The race provides rustic showers on the campground, and it was a nice amenity. Before that, though, Shane and I decided to walk to the dock and dunk into the Atlantic Ocean. The water was freezing so I only went in partway, but Shane decided to swim a couple hundred feet out. Yeah, no big deal. It was a good cool-down, at least?
As the sun set, the bonfire got started, the lobsters were cooked in waves, and the bugs came out in full force.
The only bad thing about Maine is the mosquitoes. The little buggers are vicious. I got bit through layers of clothing! However, I had such a good day that I blocked out the pain.
Each runner was served a boiled lobster with butter, corn, and everyone gathered around the bonfire to chat. There was an awards ceremony, and one of the runners, Doug, served as the DJ. It was a perfect night and you could see the stars very clearly. Although my body was tired, my mind was in awe of the beauty of this island. The people are what make it special.
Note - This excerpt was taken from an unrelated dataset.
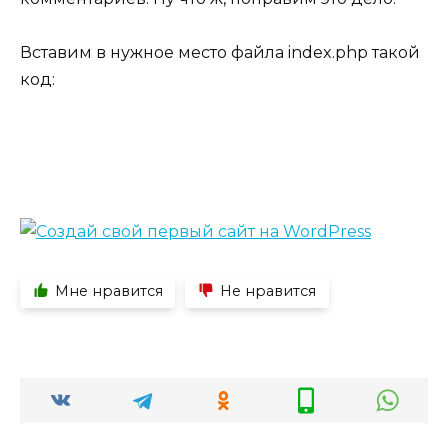
Вставим в нужное место файла index.php такой
код:
Мне нравится
Не нравится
The next morning, we enjoyed a breakfast put on by the Ladies’ Aid Society, strolled on the main road to the Whale’s Rib gift shop (shopped for souvenirs), and chatted with a runner from Paris at the Cranberry General Store. I almost didn’t want to board the ferry to leave so soon!
Thanks to Gary Allen and Mary Ropp for putting on such a special race. Thanks to all the volunteers, Shane’s family, and all the spectators for cheering! It truly is the best race forever, and I was glad to be a part of it.